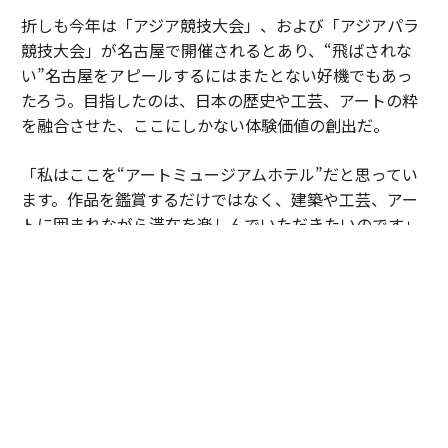
折しも今年は「アジア競技大会」、および「アジアパラ
競技大会」が名古屋で開催されるとあり、“飛ばされな
い”名古屋をアピールするにはまたとない好機でもあっ
たろう。目指したのは、日本の歴史や工芸、アートの粋
を融合させた、ここにしかない体験価値の創出だ。
「私はここを“アートミュージアムホテル”だと思ってい
ます。作品を鑑賞するだけではなく、建築や工芸、アー
トに囲まれながら滞在を楽しんでいただきたいのです」
館内に配された約50人の作家による400点超もの作品
は、建築やインテリアと一体となり、このホテルならで
はの世界観を形づくる重要な要素だ。名古屋城を望む特
別なロケ―ション、日本の工芸が息づく空間、歴史と現
代が交差する体験のすべてが重なりあうことで、ここは
宿泊施設を超えて文化体験の場となる。
さらに、その先に田渕が見据えるのが、観光地を巡る旅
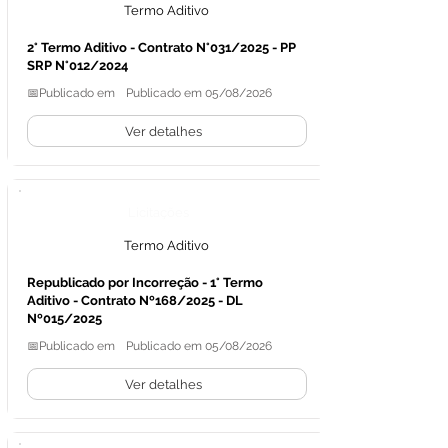
Termo Aditivo
2° Termo Aditivo - Contrato N°031/2025 - PP
SRP N°012/2024
📅Publicado em
Publicado em 05/08/2026
Ver detalhes
Licitações
Termo Aditivo
Republicado por Incorreção - 1° Termo
Aditivo - Contrato Nº168/2025 - DL
Nº015/2025
📅Publicado em
Publicado em 05/08/2026
Ver detalhes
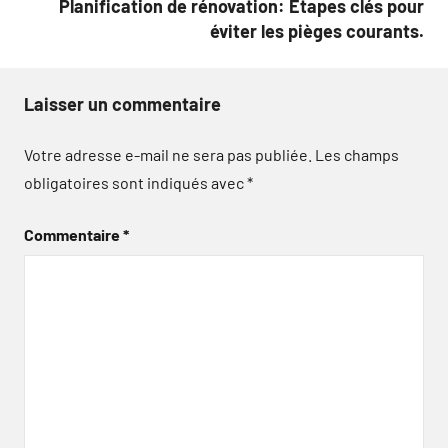
Planification de rénovation: Étapes clés pour
éviter les pièges courants.
Laisser un commentaire
Votre adresse e-mail ne sera pas publiée.
Les champs
obligatoires sont indiqués avec
*
Commentaire
*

* [WORK REQUEST]:
Without including any pictures, reproduce the listing exactly.

* [RESULT]:
折しも今年は「アジア競技大会」、および「アジアパラ
競技大会」が名古屋で開催されるとあり、“飛ばされな
い”名古屋をアピールするにはまたとない好機でもあっ
たろう。目指したのは、日本の歴史や工芸、アートの粋
を融合させた、ここにしかない体験価値の創出だ。
「私はここを“アートミュージアムホテル”だと思ってい
ます。作品を鑑賞するだけではなく、建築や工芸、アー
トに囲まれながら滞在を楽しんでいただきたいのです」
館内に配された約50人の作家による400点超もの作品
は、建築やインテリアと一体となり、このホテルならで
はの世界観を形づくる重要な要素だ。名古屋城を望む特
別なロケ―ション、日本の工芸が息づく空間、歴史と現
代が交差する体験のすべてが重なりあうことで、ここは
宿泊施設を超えて文化体験の場となる。
さらに、その先に田渕が見据えるのが、観光地を巡る旅
Termo Aditivo
2° Termo Aditivo - Contrato N°031/2025 - PP
SRP N°012/2024
📅Publicado em
Publicado em 05/08/2026
Ver detalhes
Licitações
Termo Aditivo
Republicado por Incorreção - 1° Termo
Aditivo - Contrato Nº168/2025 - DL
Nº015/2025
📅Publicado em
Publicado em 05/08/2026
Ver detalhes
Planification de rénovation: Étapes clés pour
éviter les pièges courants.
Laisser un commentaire
Votre adresse e-mail ne sera pas publiée.
Les champs
obligatoires sont indiqués avec
*
Commentaire
*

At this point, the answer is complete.